Fall begins slightly after the midpoint of September. The arrival of fall may be met with joy that cooler temperatures and vividly colored leaves will soon be the norm. For others, the arrival of fall is met with some trepidation that shorter days will soon pave the way for less sunlight and the inevitable arrival of winter.
Fall begins on Saturday, September 23, 2023, in the Northern Hemisphere on what is known as the autumnal equinox. The National Weather Service reports that the 2023 autumnal equinox will arrive at 2:50 a.m. EDT on September 23. Those who are especially anxious for fall to begin can wake up in the wee hours of the morning and enjoy their first comforting spiced treat of the season.

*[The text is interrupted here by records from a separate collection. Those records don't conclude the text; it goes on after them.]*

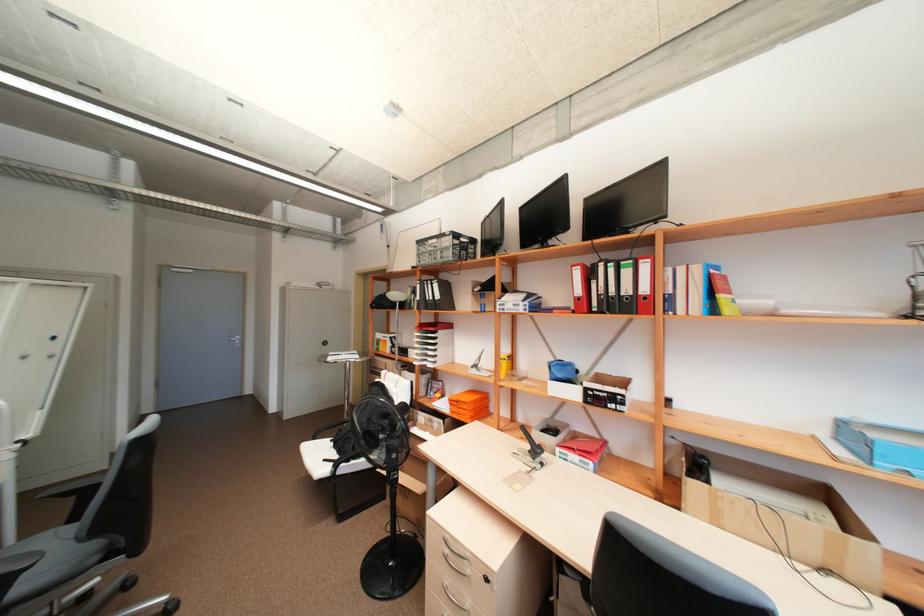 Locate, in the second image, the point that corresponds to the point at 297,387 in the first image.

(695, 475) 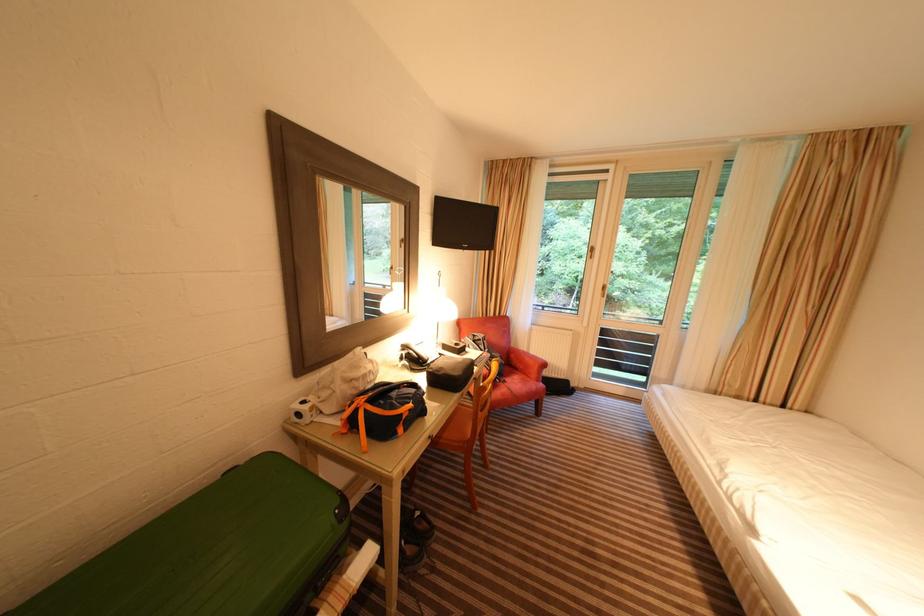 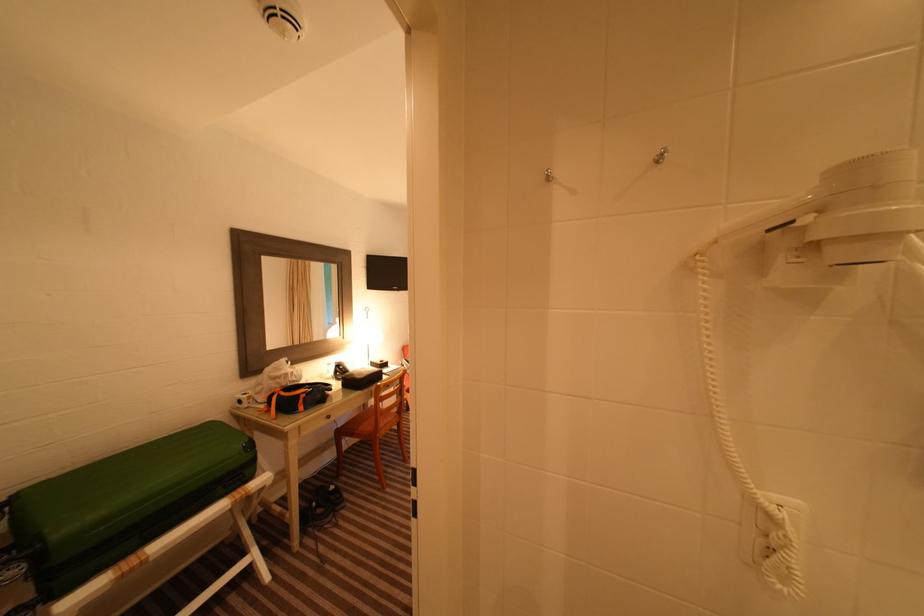 What movement of the cameraman would produce the second image?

Equinoxes are days during the year when the hours of sunlight and darkness are just about equal, or lasting 12 hours each. At the moment the equinox occurs, the sun will be directly over the Earth’s equator, which contributes to this even distribution of day and nighttime hours. National Geographic describes the equinox as “the event in which a planet’s subsolar point passes through its Equator. It is when solar declination is 0 degrees.” Solar declination refers to the latitude of Earth where the sun is directly overhead at noon. The equinoxes are the only times when both the northern and southern hemispheres experience roughly equal amounts of daytime and nighttime.
After the autumnal equinox, the subsolar point continues to move south as the southern hemisphere tilts toward the sun. Around December 21, the subsolar point hits the Tropic of Capricorn (23.5 degrees S), which marks the winter (December) solstice, or the day with the fewest hours of daylight during the year in the northern hemisphere.
It’s important to note that the equinoxes and solstices are opposite in the hemispheres. The northern hemisphere’s fall equinox occurs on the same day as the southern hemisphere’s vernal (spring) equinox.